Publicação: 06/07/2017 03:00

Mudam os estilos e os temperamentos, mas a doutrina e o dogma não mudam. Mudam os nomes e os personagens, mas a pedra é a mesma: Pedro. É evidente que não haverá, com Francisco, mudança na doutrina. Mas há um – magnífico - tom novo, um acento maior em posição antiga. Se história da Igreja é feita, como ele mesmo disse, de uma dialética entre marginalizar e reintegrar, a inclinação do papa Francisco é a de acolher, perdoar, recompor, reconciliar.
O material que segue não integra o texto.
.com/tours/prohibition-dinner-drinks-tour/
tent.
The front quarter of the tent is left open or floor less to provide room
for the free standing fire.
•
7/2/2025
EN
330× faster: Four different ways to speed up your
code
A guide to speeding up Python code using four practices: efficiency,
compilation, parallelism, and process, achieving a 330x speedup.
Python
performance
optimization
Ele é doce na misericórdia e na compaixão.

Considere-se a situação dos recasados – talvez, a maior dificuldade pastoral que a Igreja enfrenta. Não importa agora discutir as causas do divórcio, nem o mal que ele representa para a sociedade. O fato é que o divórcio está aí e multidões de casais se separam, e terminam constituindo novas uniões e dando nascimento a novos filhos. E muitos desses são católicos e querem continuar sendo. Que fazer?
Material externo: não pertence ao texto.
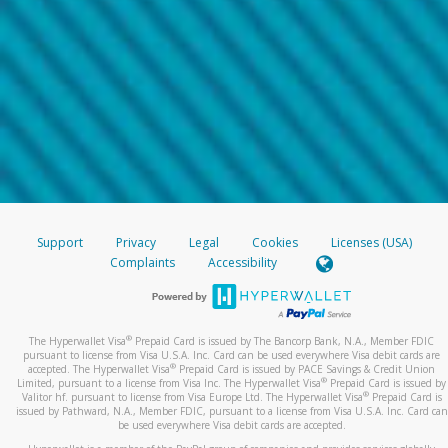
Support
Privacy
Legal
Cookies
Licenses (USA)
Complaints
Accessibility
®
The Hyperwallet Visa
Prepaid Card is issued by The Bancorp Bank, N.A., Member FDIC
pursuant to license from Visa U.S.A. Inc. Card can be used everywhere Visa debit cards are
®
accepted. The Hyperwallet Visa
Prepaid Card is issued by PACE Savings & Credit Union
®
Limited, pursuant to a license from Visa Inc. The Hyperwallet Visa
Prepaid Card is issued by
®
Valitor hf. pursuant to license from Visa Europe Ltd. The Hyperwallet Visa
Prepaid Card is
issued by Pathward, N.A., Member FDIC, pursuant to a license from Visa U.S.A. Inc. Card can
be used everywhere Visa debit cards are accepted.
Francisco escreveu, a respeito, páginas admiráveis, de aguda percepção, na exortação Amoris Laetitia. Compreende as crises dos casais, e nelas identifica fecundas oportunidades de renovação interior e crescimento recíproco, para o qual a companhia e a ajuda de casais mais experientes e mais provados deverá ser valiosa. Sobretudo distingue as diferentes situações pessoais, discerne as separações que são inevitáveis, ou até “moralmente necessárias”, em que é “preciso por um limite firme às pretensões excessivas do outro”, mas que são sempre “um remédio extremo”. Sabe da “angústia daqueles que sofreram injustamente a separação” e declara que “não estão excomungados” e que “ninguém pode ser condenado para sempre”. Reconhecendo que uma “pessoa, no meio de uma situação objetiva de pecado – mas subjetivamente não sendo culpável ou não o sendo plenamente – pode viver em graça de Deus, pode amar e pode também crescer na vida de graça e de caridade”, lembra que “um pequeno passo, no meio de grandes limitações humanas, pode ser mais agradável a Deus do que a vida externamente correta de quem transcorre os seus dias sem enfrentar sérias dificuldades”.
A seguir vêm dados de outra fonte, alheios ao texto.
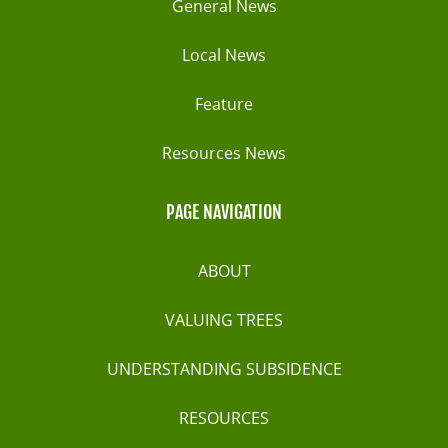
General News
Local News
Feature
Resources News
PAGE NAVIGATION
ABOUT
VALUING TREES
UNDERSTANDING SUBSIDENCE
RESOURCES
A Igreja sabe que “toda ruptura do vínculo matrimonial é contra a vontade de Deus”, mas também está consciente da “fragilidade de muitos de seus filhos”. Se sempre “é preciso ter cuidado com a integralidade da doutrina moral da Igreja”, não se pode também esquecer “o amor incondicional de Deus”, que é sempre, para nós, “imerecido e gratuito”. Deve dar, portanto, maior valor à retidão e à generosidade da vida inteira do que ao minucioso cumprimento de regras severas e exigentes. Esposa de Cristo, a Igreja é aquela que Deus ama e na qual, como dizia Paulo VI, quer ser encontrado. Ela não é dona da doutrina que prega. É apenas serva. Não a formulou, não a concebeu; apenas a repete, apenas a transmite. Não é dona do depósito, não pode mexer nele segundo lhe convenha, esticá-lo, deformá-lo, suavizá-lo, modificar um til. Mas Deus é sempre infinitamente maior do que qualquer coisa. Portanto é também maior do que a Igreja.